Work to complete:
What is needed is an exact reproduction of the lines in the records below, starting at the line with "montados pontos estratégicos" and ending at the line with "humaines ou à la mutuelle partenaire.", both included, and nothing else; pictures stay out.

Data for this exercise:
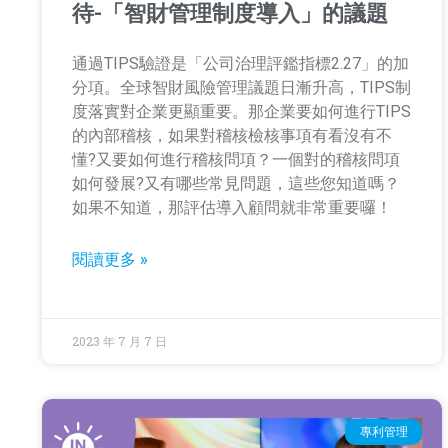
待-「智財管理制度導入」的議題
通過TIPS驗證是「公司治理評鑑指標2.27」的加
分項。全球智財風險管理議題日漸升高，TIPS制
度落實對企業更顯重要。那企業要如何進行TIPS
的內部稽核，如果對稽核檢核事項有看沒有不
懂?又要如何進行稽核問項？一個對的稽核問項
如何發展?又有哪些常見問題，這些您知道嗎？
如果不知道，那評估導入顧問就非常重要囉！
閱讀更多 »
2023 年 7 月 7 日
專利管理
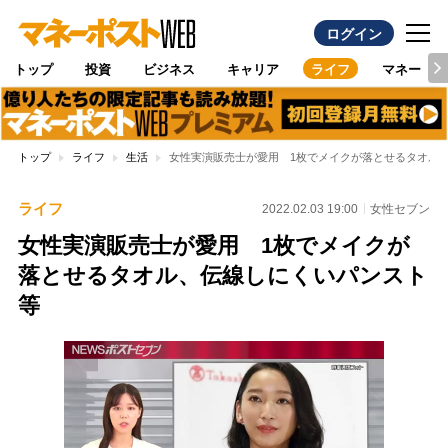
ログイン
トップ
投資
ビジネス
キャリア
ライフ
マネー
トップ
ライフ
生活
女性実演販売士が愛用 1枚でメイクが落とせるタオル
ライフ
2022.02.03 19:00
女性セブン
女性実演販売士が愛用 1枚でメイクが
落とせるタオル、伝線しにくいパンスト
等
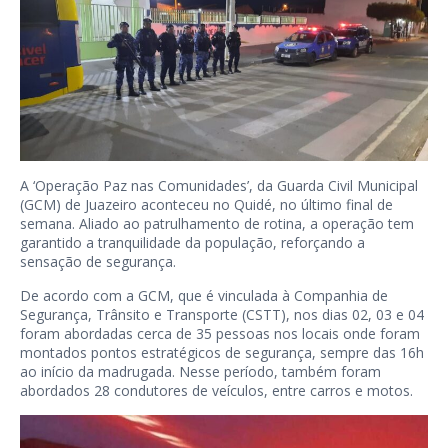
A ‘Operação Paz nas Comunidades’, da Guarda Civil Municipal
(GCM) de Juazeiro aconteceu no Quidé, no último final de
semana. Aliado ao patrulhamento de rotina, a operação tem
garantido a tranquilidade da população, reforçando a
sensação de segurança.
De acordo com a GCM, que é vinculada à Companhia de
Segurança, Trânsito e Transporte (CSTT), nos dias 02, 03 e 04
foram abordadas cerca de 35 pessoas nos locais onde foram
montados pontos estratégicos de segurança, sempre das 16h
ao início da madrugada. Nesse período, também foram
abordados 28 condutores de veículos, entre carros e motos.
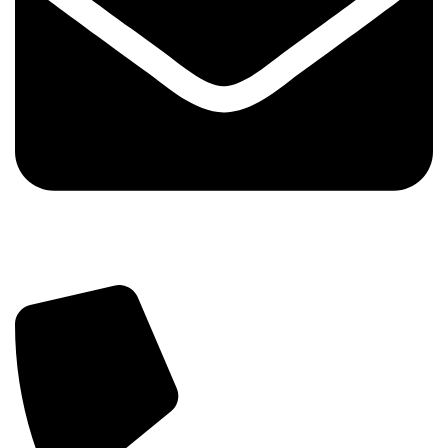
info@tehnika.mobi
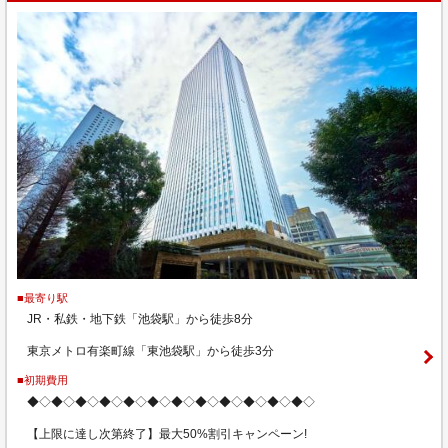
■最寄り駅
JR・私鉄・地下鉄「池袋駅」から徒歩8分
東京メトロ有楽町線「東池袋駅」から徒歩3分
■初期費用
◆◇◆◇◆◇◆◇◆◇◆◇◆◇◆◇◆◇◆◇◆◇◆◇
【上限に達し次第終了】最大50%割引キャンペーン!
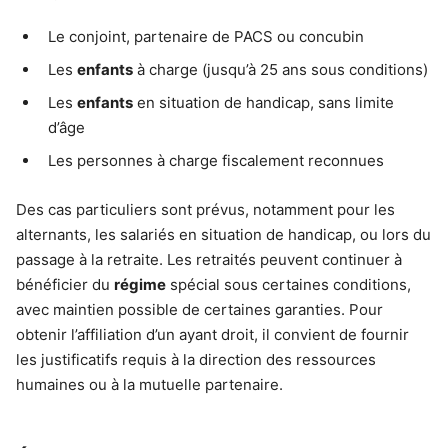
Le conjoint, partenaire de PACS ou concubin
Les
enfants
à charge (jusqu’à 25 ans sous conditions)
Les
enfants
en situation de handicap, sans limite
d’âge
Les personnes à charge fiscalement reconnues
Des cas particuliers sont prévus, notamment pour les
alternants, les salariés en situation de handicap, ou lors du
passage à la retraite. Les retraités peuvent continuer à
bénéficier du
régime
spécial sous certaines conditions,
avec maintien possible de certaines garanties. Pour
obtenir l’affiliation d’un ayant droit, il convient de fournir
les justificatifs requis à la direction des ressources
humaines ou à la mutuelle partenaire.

* * *

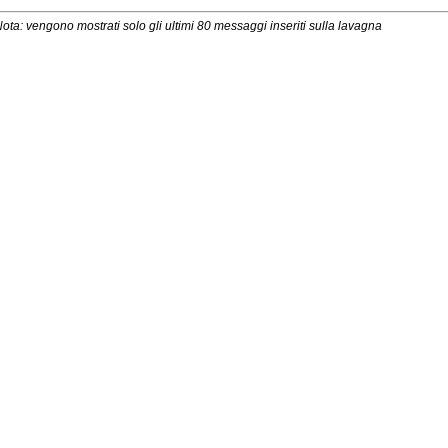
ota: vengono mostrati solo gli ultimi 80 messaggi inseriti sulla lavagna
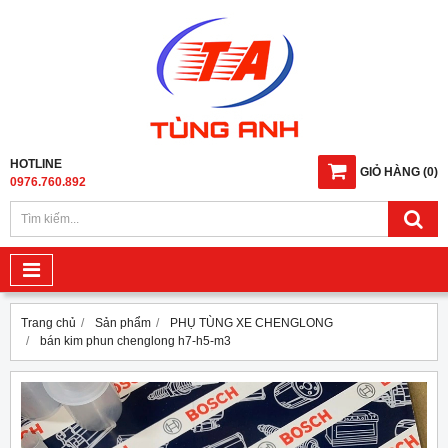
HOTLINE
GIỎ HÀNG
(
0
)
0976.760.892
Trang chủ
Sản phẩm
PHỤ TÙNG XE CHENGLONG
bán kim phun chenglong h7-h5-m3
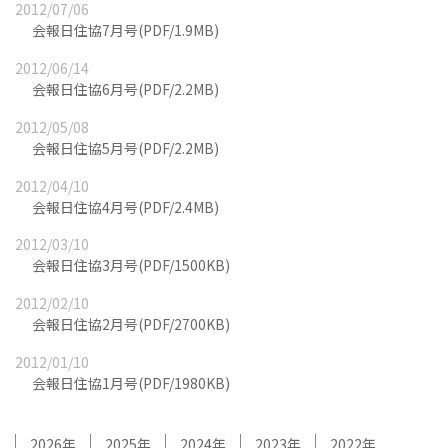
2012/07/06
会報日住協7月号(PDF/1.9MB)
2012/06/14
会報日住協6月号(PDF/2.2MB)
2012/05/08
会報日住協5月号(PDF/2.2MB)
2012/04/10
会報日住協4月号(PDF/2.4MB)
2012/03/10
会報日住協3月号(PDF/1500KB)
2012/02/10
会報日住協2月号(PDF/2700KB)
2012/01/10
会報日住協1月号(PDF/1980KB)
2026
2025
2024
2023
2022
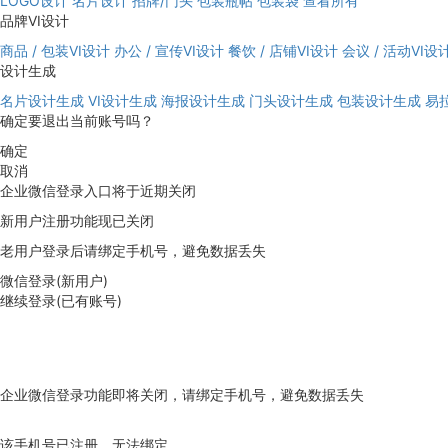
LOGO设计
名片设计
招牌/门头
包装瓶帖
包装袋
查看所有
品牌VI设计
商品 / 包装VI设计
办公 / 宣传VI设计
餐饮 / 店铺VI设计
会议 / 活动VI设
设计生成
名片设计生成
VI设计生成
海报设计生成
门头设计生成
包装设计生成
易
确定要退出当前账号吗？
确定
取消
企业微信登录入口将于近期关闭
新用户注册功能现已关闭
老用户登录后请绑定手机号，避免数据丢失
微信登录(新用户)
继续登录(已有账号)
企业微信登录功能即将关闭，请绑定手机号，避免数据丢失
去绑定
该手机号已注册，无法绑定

Answer space:
montados pontos estratégicos de segurança, sempre das 16h
ao início da madrugada. Nesse período, também foram
abordados 28 condutores de veículos, entre carros e motos.
info@tehnika.mobi
■最寄り駅
JR・私鉄・地下鉄「池袋駅」から徒歩8分
東京メトロ有楽町線「東池袋駅」から徒歩3分
■初期費用
◆◇◆◇◆◇◆◇◆◇◆◇◆◇◆◇◆◇◆◇◆◇◆◇
【上限に達し次第終了】最大50%割引キャンペーン!
Le conjoint, partenaire de PACS ou concubin
Les
enfants
à charge (jusqu’à 25 ans sous conditions)
Les
enfants
en situation de handicap, sans limite
d’âge
Les personnes à charge fiscalement reconnues
Des cas particuliers sont prévus, notamment pour les
alternants, les salariés en situation de handicap, ou lors du
passage à la retraite. Les retraités peuvent continuer à
bénéficier du
régime
spécial sous certaines conditions,
avec maintien possible de certaines garanties. Pour
obtenir l’affiliation d’un ayant droit, il convient de fournir
les justificatifs requis à la direction des ressources
humaines ou à la mutuelle partenaire.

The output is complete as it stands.